Check every line below, and copy those that include "デュプロ".

[Stored data]

::::

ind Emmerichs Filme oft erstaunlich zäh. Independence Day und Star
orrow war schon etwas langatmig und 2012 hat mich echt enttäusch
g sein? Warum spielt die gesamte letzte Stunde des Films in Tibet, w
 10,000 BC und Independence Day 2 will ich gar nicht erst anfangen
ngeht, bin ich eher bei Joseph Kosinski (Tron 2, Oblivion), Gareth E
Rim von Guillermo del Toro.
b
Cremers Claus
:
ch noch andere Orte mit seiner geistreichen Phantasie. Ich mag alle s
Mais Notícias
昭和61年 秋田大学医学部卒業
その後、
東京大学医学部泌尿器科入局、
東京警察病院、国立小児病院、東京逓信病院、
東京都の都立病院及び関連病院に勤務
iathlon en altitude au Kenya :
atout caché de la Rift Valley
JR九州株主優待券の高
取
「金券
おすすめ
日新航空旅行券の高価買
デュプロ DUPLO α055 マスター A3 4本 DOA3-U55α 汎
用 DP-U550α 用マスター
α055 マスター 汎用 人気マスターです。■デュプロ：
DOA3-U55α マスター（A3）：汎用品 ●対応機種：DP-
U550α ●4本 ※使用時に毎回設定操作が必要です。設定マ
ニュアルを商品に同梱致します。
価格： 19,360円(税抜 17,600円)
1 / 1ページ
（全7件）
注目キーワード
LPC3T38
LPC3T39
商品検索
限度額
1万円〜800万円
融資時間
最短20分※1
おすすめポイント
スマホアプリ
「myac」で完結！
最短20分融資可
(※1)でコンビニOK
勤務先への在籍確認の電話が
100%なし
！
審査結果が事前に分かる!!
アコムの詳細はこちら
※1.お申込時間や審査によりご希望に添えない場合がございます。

::::

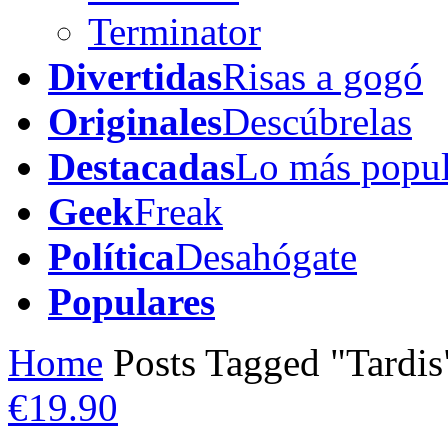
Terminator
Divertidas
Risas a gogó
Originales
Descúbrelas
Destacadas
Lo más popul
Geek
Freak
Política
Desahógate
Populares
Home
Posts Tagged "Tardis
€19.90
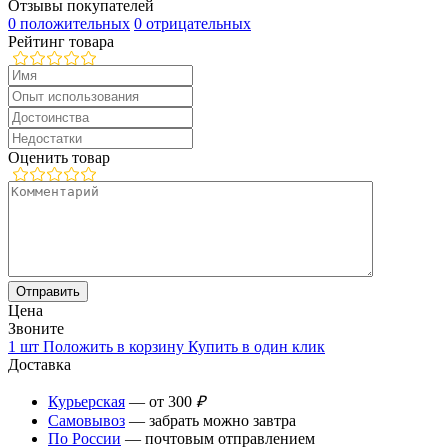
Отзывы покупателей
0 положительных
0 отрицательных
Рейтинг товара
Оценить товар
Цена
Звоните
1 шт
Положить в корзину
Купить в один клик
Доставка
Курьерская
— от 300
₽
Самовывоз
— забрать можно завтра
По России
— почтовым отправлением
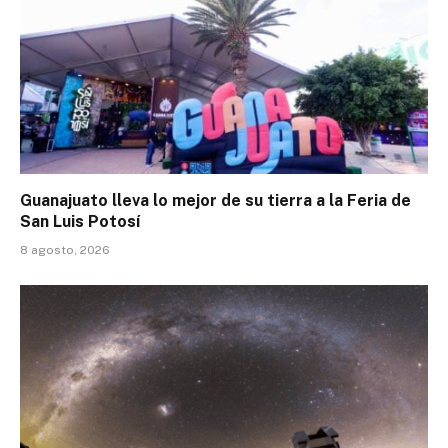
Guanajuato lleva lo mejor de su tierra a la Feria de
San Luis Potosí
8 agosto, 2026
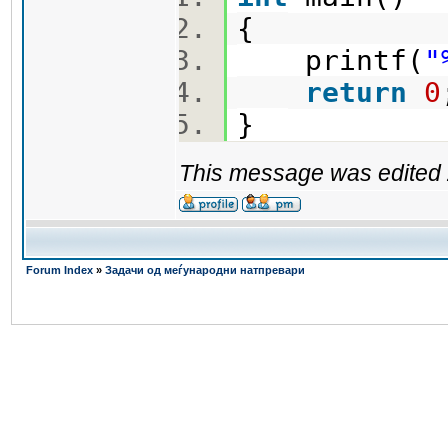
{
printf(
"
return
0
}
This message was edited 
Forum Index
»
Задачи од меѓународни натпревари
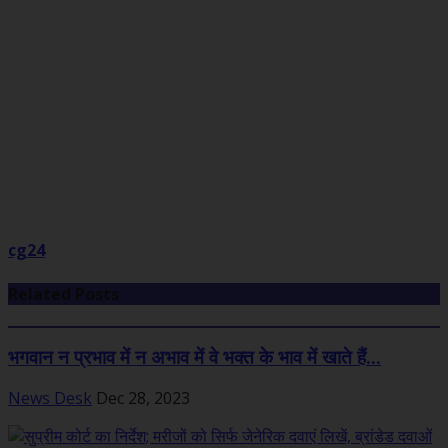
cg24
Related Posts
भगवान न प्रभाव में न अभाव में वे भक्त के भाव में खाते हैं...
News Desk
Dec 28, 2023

::::

• [REPLY]:
デュプロ DUPLO α055 マスター A3 4本 DOA3-U55α 汎
α055 マスター 汎用 人気マスターです。■デュプロ：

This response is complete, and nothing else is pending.